Top of Provided entries
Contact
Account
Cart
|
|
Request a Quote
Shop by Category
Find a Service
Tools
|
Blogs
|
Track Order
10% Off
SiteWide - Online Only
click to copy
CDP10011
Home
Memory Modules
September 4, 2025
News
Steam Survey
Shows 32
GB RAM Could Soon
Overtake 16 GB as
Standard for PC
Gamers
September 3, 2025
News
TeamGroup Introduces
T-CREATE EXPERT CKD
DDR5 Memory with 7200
Bottom of Provided entries
Top of Provided entries
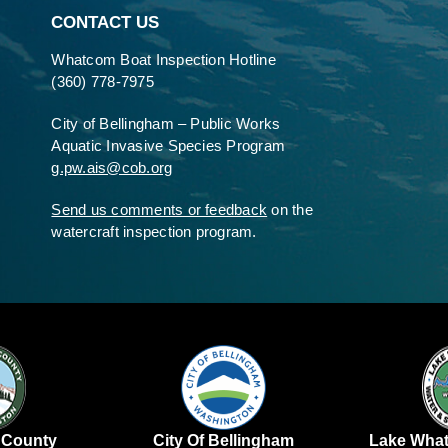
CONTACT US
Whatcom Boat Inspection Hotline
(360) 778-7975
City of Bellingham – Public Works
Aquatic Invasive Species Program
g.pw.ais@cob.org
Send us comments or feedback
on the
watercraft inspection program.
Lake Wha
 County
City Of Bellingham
Bottom of Provided entries
-- What is required --
For each line in the entries that contains the string "Memory", make a copy.

-- Answer space --
Memory Modules
DDR5 Memory with 7200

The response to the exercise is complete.